A year away from schooling. A year to evaluate your future. A a year to stop time. A year to discover who you are and who you want to be.
The growing trend of taking a gap year offers just this, a break from the traditional entrance into college in exchange for a look into the real world.
More and more U.S. high school students are taking time before college to explore themselves and their environment. This gap between the stresses of senior year and the infamous freshman year of college is most commonly used for ventures such as travel, volunteer work, jobs, or simply a year to assess your life in front to the TV.
Taking a gap year can be either a positive break from the stresses of school or a negative downfall into a standstill from further education.
Foothill student teacher Faraazz Qureshi, who is teaching this semester with math instructor Cat Gaspard, took six months off after graduating from high school. At the time, he felt overwhelmed by the thought of life after high school. After six months off, he decided he would apply to a community college, hoping that at that point he would have a clear vision of who he wanted to be.

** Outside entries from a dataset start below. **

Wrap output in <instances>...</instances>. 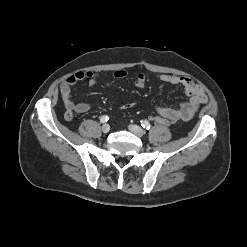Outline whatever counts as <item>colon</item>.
Listing matches in <instances>:
<instances>
[{
	"label": "colon",
	"mask_w": 247,
	"mask_h": 247,
	"mask_svg": "<svg viewBox=\"0 0 247 247\" xmlns=\"http://www.w3.org/2000/svg\"><path fill=\"white\" fill-rule=\"evenodd\" d=\"M152 119L155 123L159 125H163V126H171L173 123L171 119L161 116V115L153 116Z\"/></svg>",
	"instance_id": "colon-1"
}]
</instances>
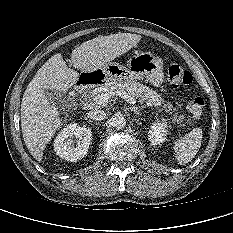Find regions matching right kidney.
<instances>
[{
    "label": "right kidney",
    "mask_w": 233,
    "mask_h": 233,
    "mask_svg": "<svg viewBox=\"0 0 233 233\" xmlns=\"http://www.w3.org/2000/svg\"><path fill=\"white\" fill-rule=\"evenodd\" d=\"M91 140L90 129L71 123L64 127L55 138L54 150L62 159L75 162L87 154Z\"/></svg>",
    "instance_id": "obj_1"
}]
</instances>
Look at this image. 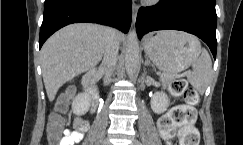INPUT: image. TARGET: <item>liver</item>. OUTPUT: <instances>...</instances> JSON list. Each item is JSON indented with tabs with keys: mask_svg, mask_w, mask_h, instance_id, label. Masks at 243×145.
Segmentation results:
<instances>
[{
	"mask_svg": "<svg viewBox=\"0 0 243 145\" xmlns=\"http://www.w3.org/2000/svg\"><path fill=\"white\" fill-rule=\"evenodd\" d=\"M109 28L96 24L68 25L52 35L41 49V68L50 102L60 87L94 68L105 51ZM119 41L123 39L117 33Z\"/></svg>",
	"mask_w": 243,
	"mask_h": 145,
	"instance_id": "obj_1",
	"label": "liver"
}]
</instances>
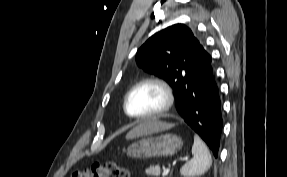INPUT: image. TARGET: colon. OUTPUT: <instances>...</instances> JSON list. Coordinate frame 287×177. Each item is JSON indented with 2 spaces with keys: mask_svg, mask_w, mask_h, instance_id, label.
<instances>
[{
  "mask_svg": "<svg viewBox=\"0 0 287 177\" xmlns=\"http://www.w3.org/2000/svg\"><path fill=\"white\" fill-rule=\"evenodd\" d=\"M72 177H131V175L125 167L109 161L95 163L84 170H77L72 174Z\"/></svg>",
  "mask_w": 287,
  "mask_h": 177,
  "instance_id": "5ec220e1",
  "label": "colon"
}]
</instances>
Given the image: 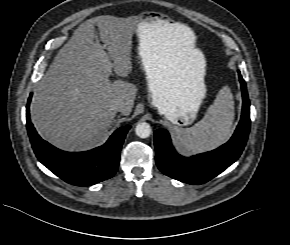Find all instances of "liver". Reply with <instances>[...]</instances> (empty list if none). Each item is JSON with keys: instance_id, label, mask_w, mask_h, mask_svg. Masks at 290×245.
Here are the masks:
<instances>
[{"instance_id": "6515ba94", "label": "liver", "mask_w": 290, "mask_h": 245, "mask_svg": "<svg viewBox=\"0 0 290 245\" xmlns=\"http://www.w3.org/2000/svg\"><path fill=\"white\" fill-rule=\"evenodd\" d=\"M95 25L103 45L95 41ZM163 29L162 37L183 66L192 67L193 55L201 51L194 48L190 29L179 23H167ZM135 30L134 20L99 16L74 31L34 89L31 119L45 140L63 150H86L109 130L115 101L123 103L122 114L131 113L137 87L121 79L110 82L107 73L112 68L120 77L131 73Z\"/></svg>"}]
</instances>
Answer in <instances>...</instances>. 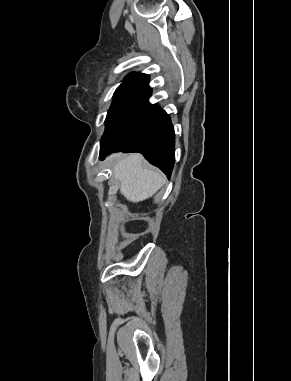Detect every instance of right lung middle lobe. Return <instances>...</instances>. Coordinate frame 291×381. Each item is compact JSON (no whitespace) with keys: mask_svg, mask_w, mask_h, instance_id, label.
I'll use <instances>...</instances> for the list:
<instances>
[{"mask_svg":"<svg viewBox=\"0 0 291 381\" xmlns=\"http://www.w3.org/2000/svg\"><path fill=\"white\" fill-rule=\"evenodd\" d=\"M141 79H133L122 83L114 93V101L106 117V130L101 142H115L120 136V127L130 104L134 99Z\"/></svg>","mask_w":291,"mask_h":381,"instance_id":"1","label":"right lung middle lobe"}]
</instances>
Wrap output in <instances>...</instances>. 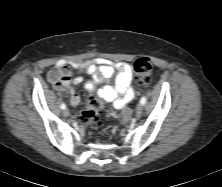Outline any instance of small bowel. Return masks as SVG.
Wrapping results in <instances>:
<instances>
[{
	"mask_svg": "<svg viewBox=\"0 0 222 187\" xmlns=\"http://www.w3.org/2000/svg\"><path fill=\"white\" fill-rule=\"evenodd\" d=\"M75 69L86 72L92 79L85 83L88 92L96 91L97 96L109 103L115 109L124 110L126 105L135 98V91L131 87L132 70L125 62H111L104 58H96L84 63H74ZM118 72L116 82L113 86H104L96 90V86L105 79ZM50 84L58 91H68L71 105L76 106L80 97L72 85L82 84V76L72 78L68 64L65 61H58L47 75Z\"/></svg>",
	"mask_w": 222,
	"mask_h": 187,
	"instance_id": "1",
	"label": "small bowel"
}]
</instances>
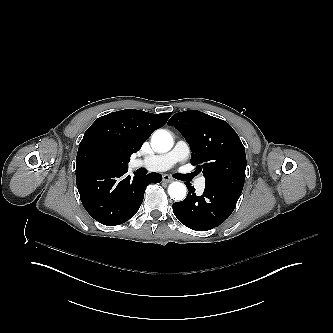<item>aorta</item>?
<instances>
[{"instance_id": "1", "label": "aorta", "mask_w": 333, "mask_h": 333, "mask_svg": "<svg viewBox=\"0 0 333 333\" xmlns=\"http://www.w3.org/2000/svg\"><path fill=\"white\" fill-rule=\"evenodd\" d=\"M152 147L160 152H168L173 146L172 136L163 129L156 130L151 138ZM168 194L176 200H182L186 195V186L178 181H174L168 186Z\"/></svg>"}]
</instances>
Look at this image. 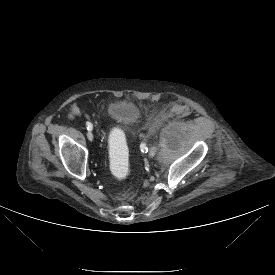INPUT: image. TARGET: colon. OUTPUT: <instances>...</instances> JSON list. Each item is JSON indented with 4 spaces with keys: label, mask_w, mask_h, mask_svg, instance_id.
I'll return each mask as SVG.
<instances>
[{
    "label": "colon",
    "mask_w": 275,
    "mask_h": 275,
    "mask_svg": "<svg viewBox=\"0 0 275 275\" xmlns=\"http://www.w3.org/2000/svg\"><path fill=\"white\" fill-rule=\"evenodd\" d=\"M110 170L117 179H124L130 171L129 151L123 137L114 132L110 139Z\"/></svg>",
    "instance_id": "5ec220e1"
}]
</instances>
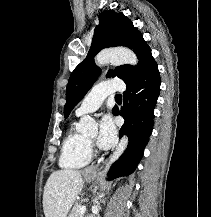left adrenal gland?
I'll list each match as a JSON object with an SVG mask.
<instances>
[{"mask_svg": "<svg viewBox=\"0 0 211 217\" xmlns=\"http://www.w3.org/2000/svg\"><path fill=\"white\" fill-rule=\"evenodd\" d=\"M100 199V197H96L95 199H94V204H98L99 205V200Z\"/></svg>", "mask_w": 211, "mask_h": 217, "instance_id": "a2214340", "label": "left adrenal gland"}]
</instances>
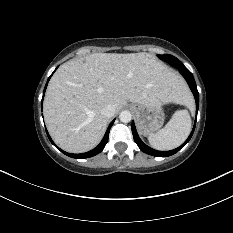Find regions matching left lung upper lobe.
<instances>
[{
  "instance_id": "1",
  "label": "left lung upper lobe",
  "mask_w": 233,
  "mask_h": 233,
  "mask_svg": "<svg viewBox=\"0 0 233 233\" xmlns=\"http://www.w3.org/2000/svg\"><path fill=\"white\" fill-rule=\"evenodd\" d=\"M158 57L160 59H162L163 61L171 64L172 66H174L175 63H179L180 62L176 57H174L172 55H169V54L158 55Z\"/></svg>"
}]
</instances>
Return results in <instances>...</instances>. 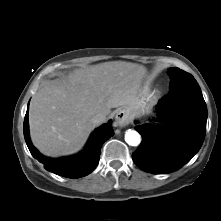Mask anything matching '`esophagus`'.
Returning <instances> with one entry per match:
<instances>
[{
  "label": "esophagus",
  "mask_w": 221,
  "mask_h": 221,
  "mask_svg": "<svg viewBox=\"0 0 221 221\" xmlns=\"http://www.w3.org/2000/svg\"><path fill=\"white\" fill-rule=\"evenodd\" d=\"M130 121L129 113L125 110H120L115 116L116 125L120 128L127 126Z\"/></svg>",
  "instance_id": "34e87169"
}]
</instances>
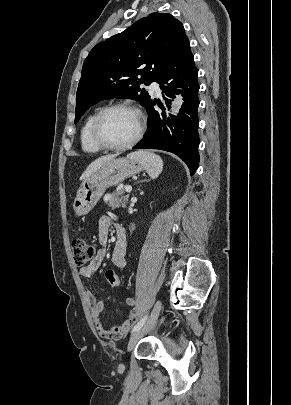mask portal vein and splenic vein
<instances>
[{"mask_svg":"<svg viewBox=\"0 0 291 405\" xmlns=\"http://www.w3.org/2000/svg\"><path fill=\"white\" fill-rule=\"evenodd\" d=\"M125 191H126L127 193H130V192L132 191V187H131L130 185L126 186V187H125Z\"/></svg>","mask_w":291,"mask_h":405,"instance_id":"18ae733b","label":"portal vein and splenic vein"}]
</instances>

“Taking time off allowed me to mature past the high school point of just trying to get by, I was now taking classes for me,” said Qureshi.
After two years of community college, Qureshi attended the University of California, Riverside, and is now enrolled in a masters program at the University of California, Santa Barbara, where he is studying education in math and biology.
Overall, he believes that his experience with taking a gap year allowed him to “figure out what I can do for myself.”
Though this outcome is evident among students who take a gap year after high school, there is still speculation on how many students further their education after a gap year is completed.
To ensure that an education is still pursued after taking time off, some colleges such as Amherst College, Princeton University, and Massachusetts Institute of Technology, have policies allowing students to postpone admission in order to enjoy the luxury of a gap year. Students are admitted and then postpone their start date.
Some organizations that provide gap year services are Leap Now, Thinking Beyond Borders, and the Council on International Educational Exchange.
Foothill junior Keanna Sandoval is planning on pursuing a gap year internship with City Church Interns after high school. Sandoval had dreams of going straight to a four-year college but later found that a gap year would be in her best interest.
“I want to figure out who I am as a person before going into college, at this point in my life I am just not ready.”
With all the work and stresses of high school going straight to a four-year college may not be the best idea for our over worked brain cells. Sometimes it is best to step back and take some time off.
As high school students the importance of going straight to a four-year college is constantly being presented as the only way to ensure a life of success.
However Sandoval thinks otherwise.
“I have found that self-evaluation is the key to my future success,” she said.